The film features an ensemble cast, including Allen himself. The story is told in four separate vignettes: a clerk who wakes up to find himself a celebrity, an architect who takes a trip back to the street he lived on as a student, a young couple on their honeymoon, and an Italian funeral director whose uncanny singing ability enraptures his soon to be in-law, an American opera director.

Plot

Hayley's Story
American tourist Hayley becomes engaged to lawyer Michelangelo while spending a summer in Rome. Hayley's parents, Jerry and Phyllis, fly to Italy to meet her fiancé. During the visit, Michelangelo's mortician father Giancarlo sings in the shower and Jerry, a retired—and critically reviled—opera director, feels inspired to bring his gift to the public. Giancarlo is convinced by Jerry to audition in front of a room of opera bigwigs but performs poorly in this setting.

Jerry then realizes that Giancarlo's talent is tied to the comfort and freedom he feels in the shower. He stages a concert in which Giancarlo performs at the Teatro dell'Opera while actually washing himself onstage in a shower. This is a great success, so Jerry and Giancarlo decide to stage Pagliacci with an incongruous shower present in all scenes. Giancarlo receives rave reviews, but decides to retire from opera singing, preferring to work as a mortician and spend time with his family.

Antonio's Story
Newlyweds Antonio and Milly plan to move to Rome after his uncles offer him a job in their family's business. Before meeting Antonio's relatives, Milly gets lost in Rome and loses her cell phone. After ending up at a film shoot, Milly meets Luca Salta, an actor she idolizes. Back at her hotel, Anna, a prostitute, is mistakenly sent to Antonio's room.

Before he can clarify the misunderstanding, his relatives arrive. To save face, Antonio convinces her to pose as Milly. The group goes to lunch, and then, to a party. While there, Antonio talks to Anna about how pure Milly is. After discovering he was a virgin before meeting Milly, she seduces him in the bushes.
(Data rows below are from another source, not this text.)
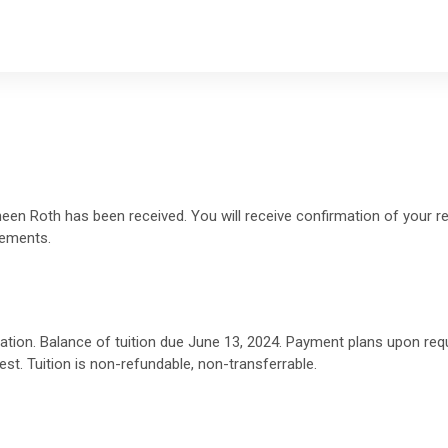
en Roth has been received. You will receive confirmation of your reg
gements.
ration. Balance of tuition due June 13, 2024. Payment plans upon re
st. Tuition is non-refundable, non-transferrable.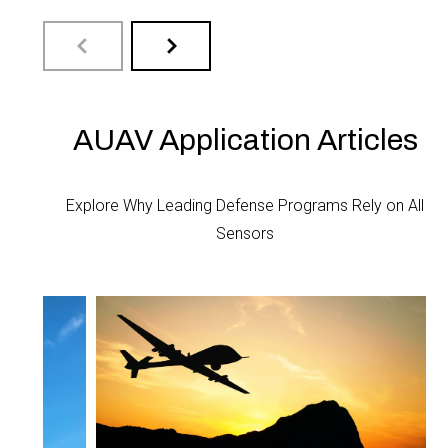
The DLVR Series mini digital output
The 
AUAV Application Articles
pressure sensor is ...
Serie
Explore Why Leading Defense Programs Rely on All
LEARN MORE
LEA
Sensors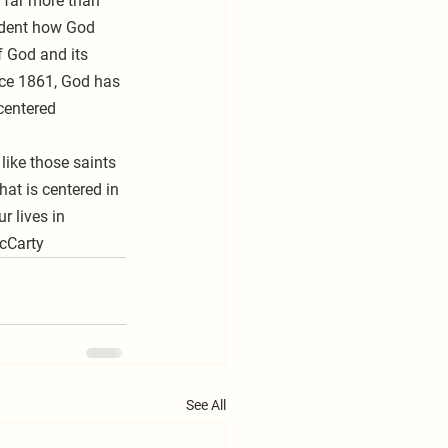
 far more than 
ident how God 
f God and its 
nce 1861, God has 
centered 
at is centered in 
 lives in 
McCarty
See All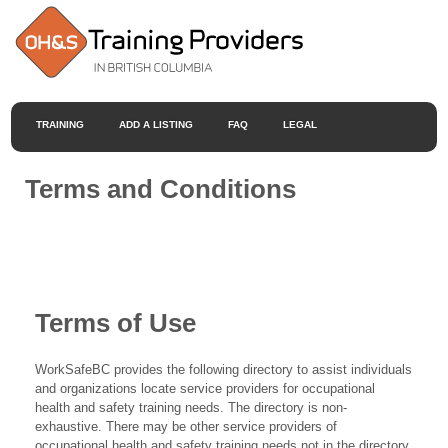
TRAINING
ADD A LISTING
FAQ
LEGAL
Terms and Conditions
Terms of Use
WorkSafeBC provides the following directory to assist individuals
and organizations locate service providers for occupational
health and safety training needs. The directory is non-
exhaustive. There may be other service providers of
occupational health and safety training needs not in the directory.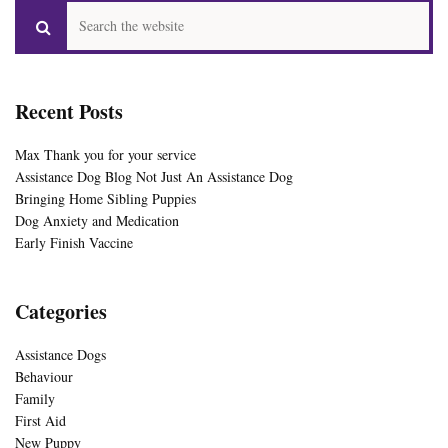
Recent Posts
Max Thank you for your service
Assistance Dog Blog Not Just An Assistance Dog
Bringing Home Sibling Puppies
Dog Anxiety and Medication
Early Finish Vaccine
Categories
Assistance Dogs
Behaviour
Family
First Aid
New Puppy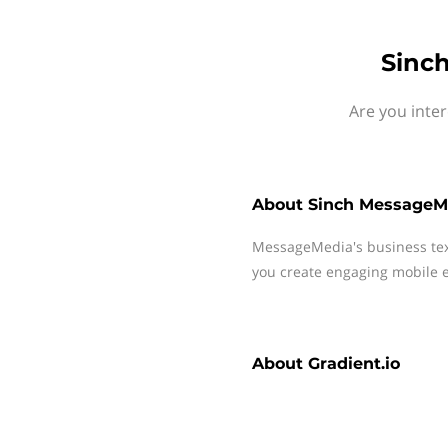
Sinch
Are you inte
About
Sinch MessageM
MessageMedia's business te
you create engaging mobile e
About
Gradient.io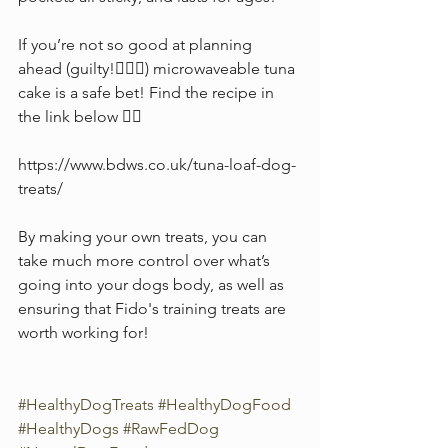
If you’re not so good at planning 
ahead (guilty!🙋🏻‍♀️) microwaveable tuna 
cake is a safe bet! Find the recipe in 
the link below 👇🏻 
https://www.bdws.co.uk/tuna-loaf-dog-
treats/
By making your own treats, you can 
take much more control over what’s 
going into your dogs body, as well as 
ensuring that Fido's training treats are 
worth working for!
#HealthyDogTreats
#HealthyDogFood
#HealthyDogs
#RawFedDog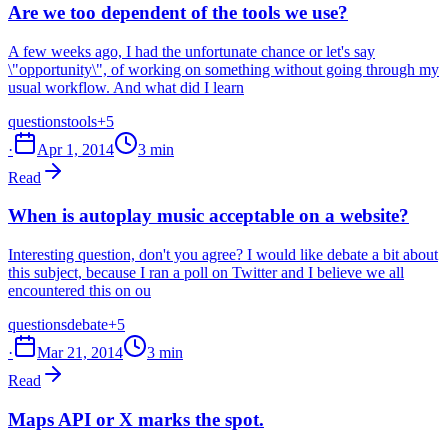
Are we too dependent of the tools we use?
A few weeks ago, I had the unfortunate chance or let's say
\"opportunity\", of working on something without going through my
usual workflow. And what did I learn
questions
tools
+5
·
Apr 1, 2014
3 min
Read
When is autoplay music acceptable on a website?
Interesting question, don't you agree? I would like debate a bit about
this subject, because I ran a poll on Twitter and I believe we all
encountered this on ou
questions
debate
+5
·
Mar 21, 2014
3 min
Read
Maps API or X marks the spot.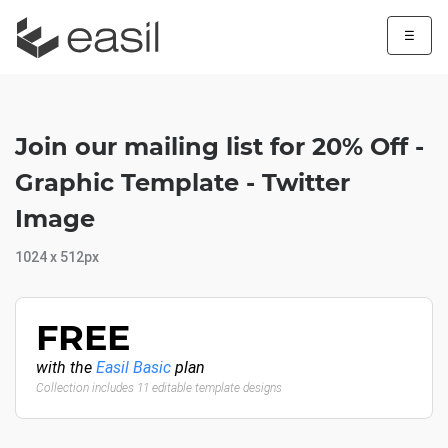
☰
Join our mailing list for 20% Off -
Graphic Template - Twitter
Image
1024 x 512px
FREE
with the
Easil Basic
plan
Collection includes 11 editable template designs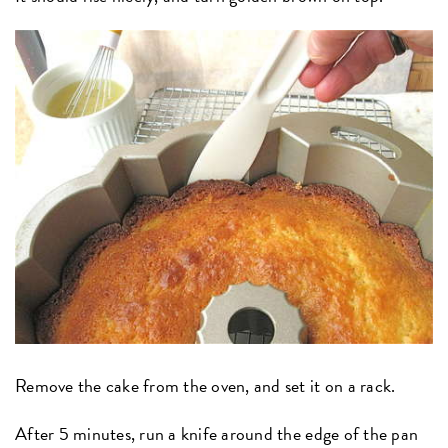
Remove the cake from the oven, and set it on a rack.
After 5 minutes, run a knife around the edge of the pan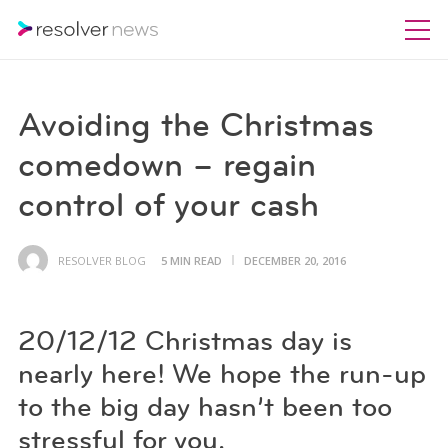
Avoiding the Christmas
comedown – regain
control of your cash
RESOLVER BLOG
5 MIN READ
DECEMBER 20, 2016
20/12/12 Christmas day is
nearly here! We hope the run-up
to the big day hasn’t been too
stressful for you.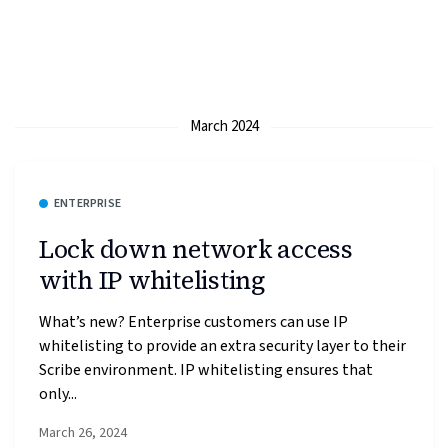
March 2024
ENTERPRISE
Lock down network access
with IP whitelisting
What’s new? Enterprise customers can use IP
whitelisting to provide an extra security layer to their
Scribe environment. IP whitelisting ensures that
only...
March 26, 2024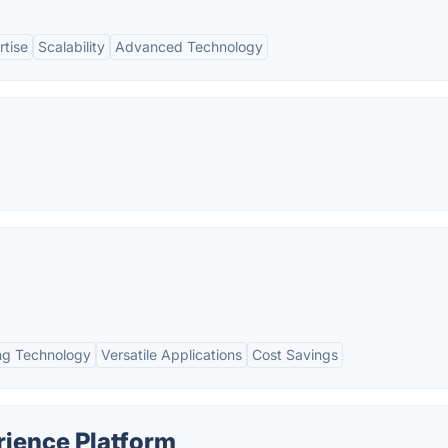
rtise
Scalability
Advanced Technology
g Technology
Versatile Applications
Cost Savings
rience Platform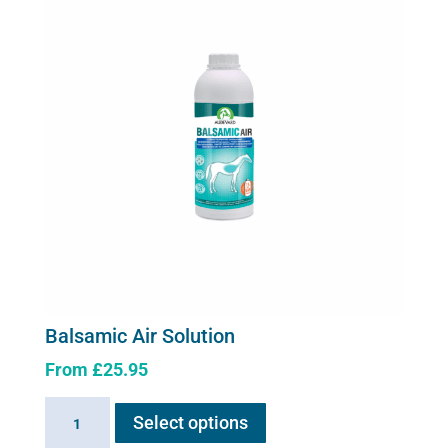
Balsamic Air Solution
From
£
25.95
This
Balsamic
Select options
product
Air
has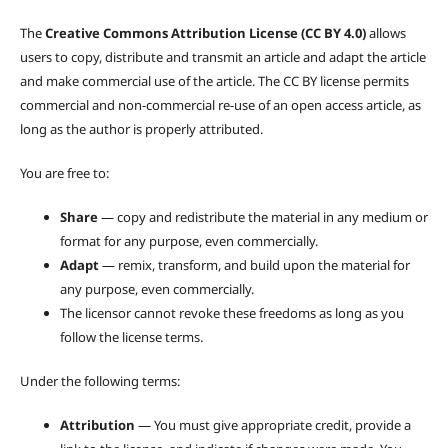
The
Creative Commons Attribution License (CC BY 4.0)
allows
users to copy, distribute and transmit an article and adapt the article
and make commercial use of the article. The CC BY license permits
commercial and non-commercial re-use of an open access article, as
long as the author is properly attributed.
You are free to:
Share
— copy and redistribute the material in any medium or
format for any purpose, even commercially.
Adapt
— remix, transform, and build upon the material for
any purpose, even commercially.
The licensor cannot revoke these freedoms as long as you
follow the license terms.
Under the following terms:
Attribution
— You must give appropriate credit, provide a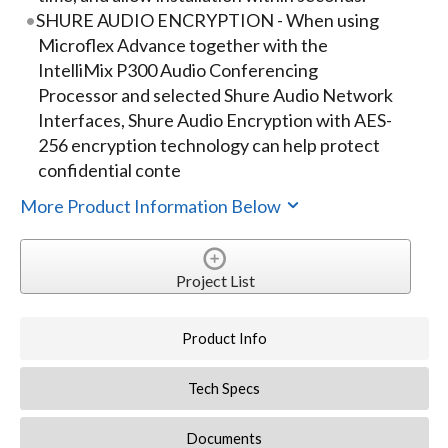
SHURE AUDIO ENCRYPTION - When using
Microflex Advance together with the
IntelliMix P300 Audio Conferencing
Processor and selected Shure Audio Network
Interfaces, Shure Audio Encryption with AES-
256 encryption technology can help protect
confidential conte
More Product Information Below
Project List
Product Info
Tech Specs
Documents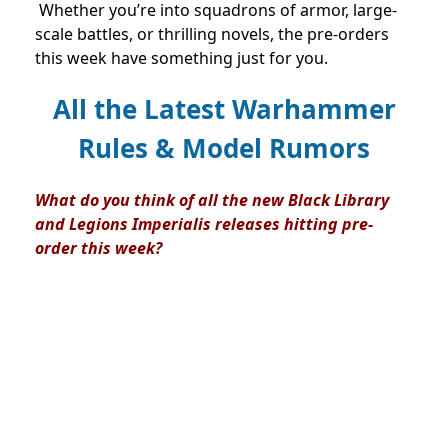
Whether you’re into squadrons of armor, large-
scale battles, or thrilling novels, the pre-orders
this week have something just for you.
All the Latest Warhammer
Rules & Model Rumors
What do you think of all the new Black Library
and Legions Imperialis releases hitting pre-
order this week?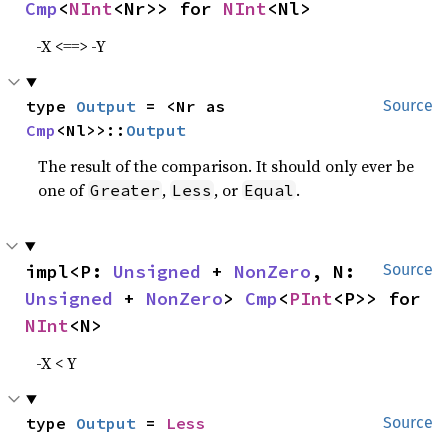
Cmp
<
NInt
<Nr>> for 
NInt
<Nl>
-X <==> -Y
type 
Output
 = <Nr as 
Source
Cmp
<Nl>>::
Output
The result of the comparison. It should only ever be
one of
,
, or
.
Greater
Less
Equal
impl<P: 
Unsigned
 + 
NonZero
, N: 
Source
Unsigned
 + 
NonZero
> 
Cmp
<
PInt
<P>> for 
NInt
<N>
-X < Y
type 
Output
 = 
Less
Source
Meanwhile, Luca tries to seduce Milly at his hotel room. Milly decides to have sex with him, but then an armed thief breaks in. Later, Luca's wife and a private investigator show up. Milly and the thief climb into bed and fool Mrs. Salta into believing the room is theirs while Luca hides in the bathroom. Once his wife has left, Luca runs off. The burglar flirts with Milly and she has sex with him instead. After returning to the hotel room, she and Antonio decide to return to their rustic hometown—but first they begin to make love.

Leopoldo's Story
Leopoldo lives a mundane life with his wife and two children. Inexplicably, he wakes up one morning to discover that he has become a national celebrity. Paparazzi document his every move, wanting to know everything about him. Leopoldo even becomes a manager at his company and begins dating models and attending prestigious events. The constant attention wears on him, though. One day, in the middle of an interview, the paparazzi spot a man "who looks more interesting" and abandon Leopoldo. At first, Leopoldo welcomes the return to his old life, but one afternoon he breaks down, missing the attention.

John's Story
John, a well-known architect, visits Rome with his wife and their friends. He lived there some 30 years ago, and would rather revisit his old haunts than go sightseeing with the others. While looking for his old apartment building, John meets Jack, an American architecture student who recognizes him. Jack happens to live in John's old building, and invites him to the apartment he shares with his girlfriend Sally. Throughout the rest of the story, John appears as a quasi-real and quasi-imaginary figure around Jack and makes frank observations of events. One day, Sally invites her best friend Monica to stay with them. Jack hits it off with her, and the two end up having an affair.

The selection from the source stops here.